©松本山雅FC
ピッチ外で学んだことや人生の経験を積みながら一度離れたサッカーへの熱意を再確認して指導者の道を選んだ銭谷赳長さん。ご自身の経験から視野を広く持ち、サッカーの技術のみにとどまらない人間としてのあり方と、成長過程における自立の必要性、また育成年代にそれらのことをサッカーを通して伝えていく指導者としての姿勢についてお聞きしました。
―銭谷さんにとって2024年はどんな1年でしたか?
銭谷 松本山雅FCに来て1年目で、U-11を担当しました。僕自身、ジュニアカテゴリーとしては3年目。上の年代に飛び級することで経験を積ませる選択肢もある年代なので、いろいろなパターンにフィットできるように尽力した1年間でした。結果として、リーグ戦ではプレミアリーグ長野U-11で優勝することができました。その結果、今年はアイリスオーヤマプレミアリーグU-11北信越大会への出場と長野県代表として夏の全国大会となるプレミアリーグU-11チャンピオンシップ2025にも出場が決まっています。全国規模の大会に向けて、気持ちの作り方だったり、今後必要になってくることや声かけなどを意識していきたいと思っています。
―これまでのサッカーの経歴について教えてください。
銭谷 基本的に小学生年代を教えていて、練習計画を立てたり、土日は基本的に試合が多く、あとは担当カテゴリー(U-11)のマネージメントが主な活動です。それ以外に普及活動もやっています。

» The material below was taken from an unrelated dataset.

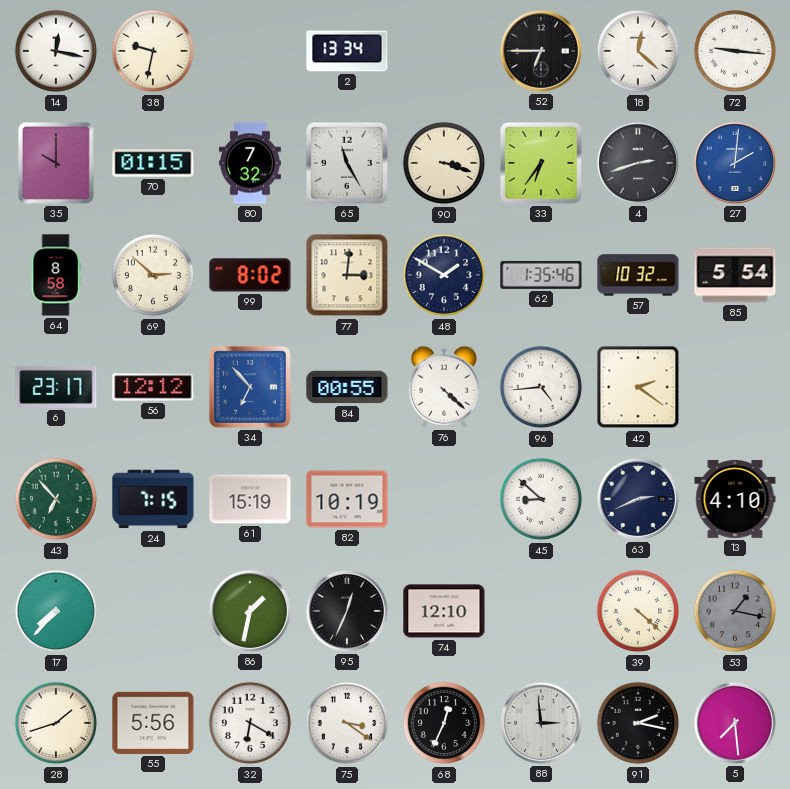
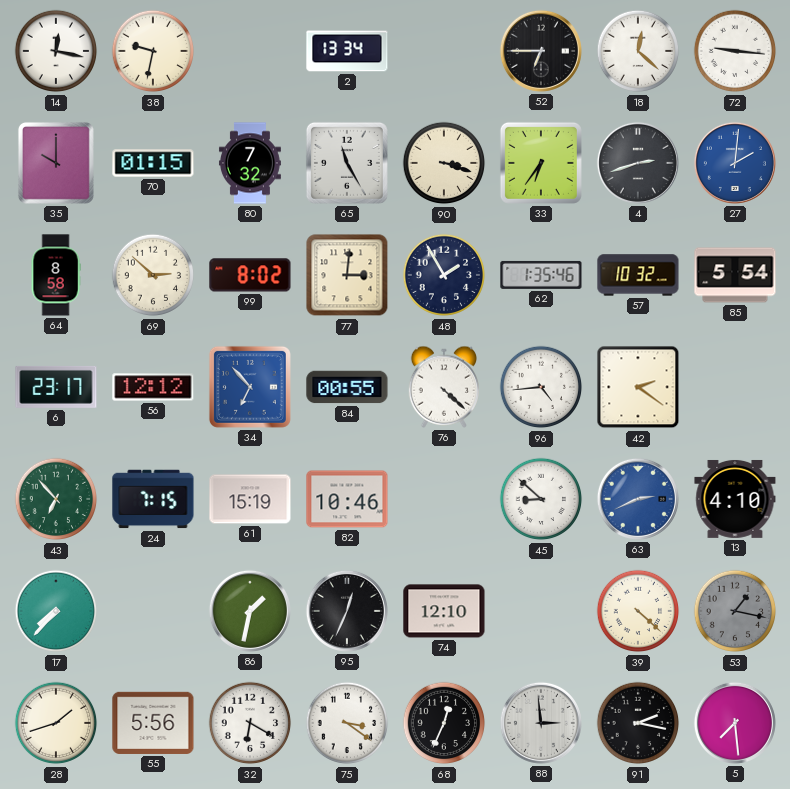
48: 1:50 -> 1:55
82: 10:19 -> 10:46
63 dial: navy -> blue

チーム活動の前に、スクール事業としてスクールコーチたちと一緒に幼稚園や保育園に出向いてサッカーの楽しさを広げる巡回指導の活動をしています。だいたい午前中は事務所で事務作業が多く、月に数回、サッカー道具を持って訪問先のみんなとサッカーをしています。夕方からは、スクール活動の後にアカデミー活動を行っています。
―このチームに関わることになったきっかけを教えていただけますか?
銭谷 恩師のコーチから声をかけていただいて、このクラブに関わることができました。僕がバディジュニアユースで指導をしていたときに監督をされていた方で、3年間一緒に仕事をさせてもらいました。チームを離れてもずっと良くしていただいていて、今回お声がけいただきました。またご一緒できると思いましたが、残念ながらちょうど入れ替わりで別のクラブへ移ることになりました。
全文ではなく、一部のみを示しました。